--- What you should do ---
Filter the entries, keeping every line with the word "minskar".

+++ Recorded information

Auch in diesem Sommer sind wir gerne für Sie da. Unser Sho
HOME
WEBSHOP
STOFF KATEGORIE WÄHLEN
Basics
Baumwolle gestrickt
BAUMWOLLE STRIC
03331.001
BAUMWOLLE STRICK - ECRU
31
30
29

++++++
+++ Recorded information

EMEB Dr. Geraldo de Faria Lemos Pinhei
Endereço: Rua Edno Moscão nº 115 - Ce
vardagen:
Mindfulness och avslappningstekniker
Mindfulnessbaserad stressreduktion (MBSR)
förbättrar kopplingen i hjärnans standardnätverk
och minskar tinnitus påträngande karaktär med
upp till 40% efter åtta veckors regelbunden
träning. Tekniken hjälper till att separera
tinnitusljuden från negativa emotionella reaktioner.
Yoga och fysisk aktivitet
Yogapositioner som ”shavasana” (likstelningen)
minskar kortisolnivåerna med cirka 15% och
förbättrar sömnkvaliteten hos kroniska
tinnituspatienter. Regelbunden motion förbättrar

++++++

--- Your solution ---
och minskar tinnitus påträngande karaktär med
minskar kortisolnivåerna med cirka 15% och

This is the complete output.